Riordan keeps focus on Davis in last GOP debate |

Riordan keeps focus on Davis in last GOP debate

ERICA WERNER. Associated Press Writer

LONG BEACH, Calif. (AP) — Republican gubernatorial front-runner Richard Riordan fought off his opponents’ attacks in the last GOP debate Wednesday night and assailed incumbent Democrat Gray Davis at every turn.

With the March 5 primary less than three weeks away, Secretary of State Bill Jones, the underdog in funding and polls, went after Riordan and Los Angeles investor Bill Simon.

Simon attacked Riordan and Davis.

Riordan, the former mayor of Los Angeles, avoided engaging with Jones and Simon. Instead he sought to keep the focus on the governor, whom he leads narrowly in polls.

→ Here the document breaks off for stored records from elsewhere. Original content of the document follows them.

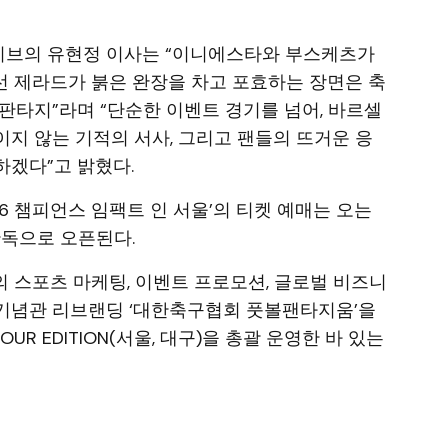
브의 유현정 이사는 “이니에스타와 부스케츠가
 제라드가 붉은 완장을 차고 포효하는 장면은 축
판타지”라며 “단순한 이벤트 경기를 넘어, 바르셀
지 않는 기적의 서사, 그리고 팬들의 뜨거운 응
하겠다”고 밝혔다.
26 챔피언스 임팩트 인 서울’의 티켓 예매는 오는
 단독으로 오픈된다.
 스포츠 마케팅, 이벤트 프로모션, 글로벌 비즈니
드컵 기념관 리브랜딩 ‘대한축구협회 풋볼팬타지움’을
A TOUR EDITION(서울, 대구)을 총괄 운영한 바 있는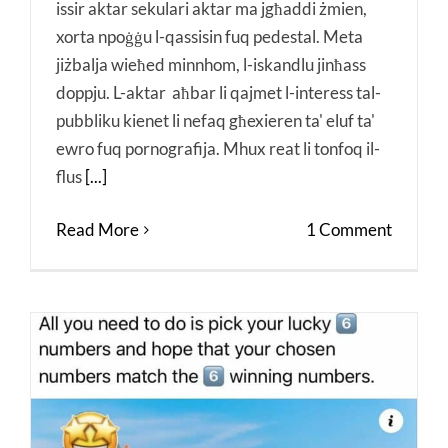
issir aktar sekulari aktar ma jgħaddi żmien,
xorta npoġġu l-qassisin fuq pedestal. Meta
jiżbalja wieħed minnhom, l-iskandlu jinħass
doppju. L-aktar aħbar li qajmet l-interess tal-
pubbliku kienet li nefaq għexieren ta' eluf ta'
ewro fuq pornografija. Mhux reat li tonfoq il-
flus
[...]
Read More
1 Comment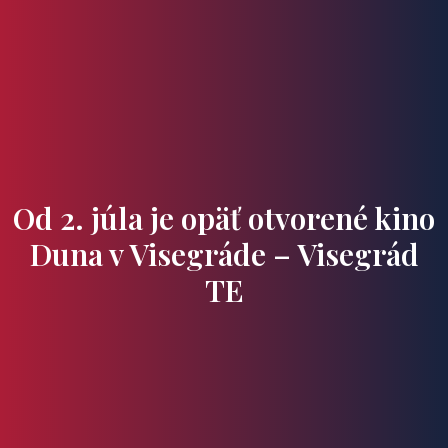
Domovská stránka
Miesta na návštevu
Chute a poklady
Od 2. júla je opäť otvorené kino
Duna v Visegráde – Visegrád
TE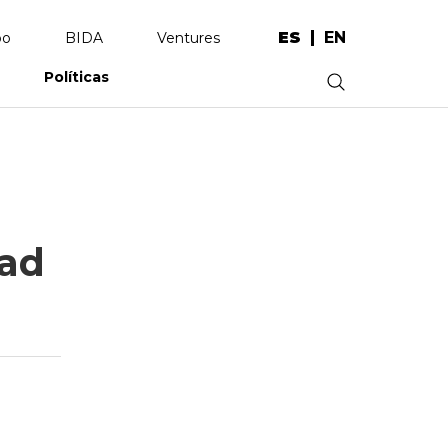
ES
EN
po
BIDA
Ventures
Políticas
.
dad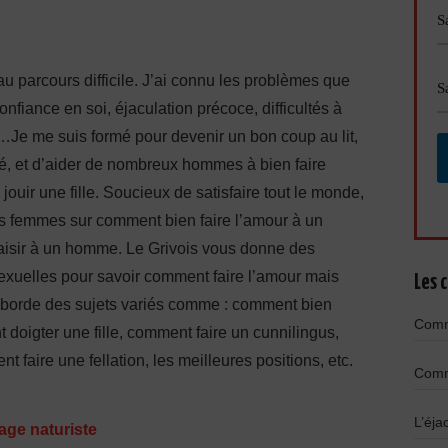
au parcours difficile. J’ai connu les problèmes que
iance en soi, éjaculation précoce, difficultés à
Je me suis formé pour devenir un bon coup au lit,
té, et d’aider de nombreux hommes à bien faire
ouir une fille. Soucieux de satisfaire tout le monde,
es femmes sur comment bien faire l’amour à un
isir à un homme. Le Grivois vous donne des
sexuelles pour savoir comment faire l’amour mais
Les c
aborde des sujets variés comme : comment bien
Comme
 doigter une fille, comment faire un cunnilingus,
faire une fellation, les meilleures positions, etc.
Comme
L’éja
age naturiste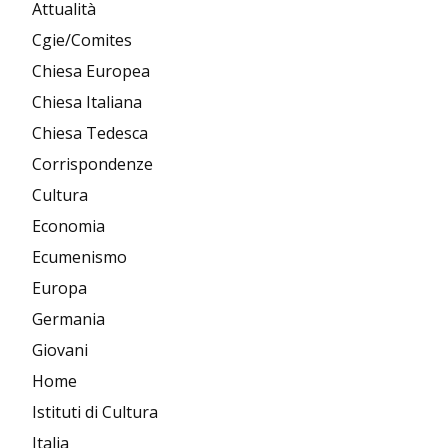
Attualità
Cgie/Comites
Chiesa Europea
Chiesa Italiana
Chiesa Tedesca
Corrispondenze
Cultura
Economia
Ecumenismo
Europa
Germania
Giovani
Home
Istituti di Cultura
Italia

“Gray Davis ought to be in Salt Lake City because he’s going downhill much faster than any of the other skiers,” Riordan said in his opening remarks. “Gray, you’re a disgrace. You get in your office about 11 a.m. every day. You dial for dollars all day long.”

As he has throughout the campaign, Riordan fielded questions during the hour-long debate at California State University, Long Beach about his moderate stances on issues like abortion and his contributions to Democrats.

Jones derided him as “just another big-city liberal mayor” whose inconsistent stances show he cannot be trusted. Jones, the GOP’s only statewide officeholder, focused on his own experience during years in politics and claimed he’s the only one of the three candidates who’s always been true to the Republican Party.

Simon also criticized Riordan “for being inconsistent on a number of issues.” He said he has held consistent stances throughout his career as a businessman and prosecutor, and insisted, “I am the conservative in this race.”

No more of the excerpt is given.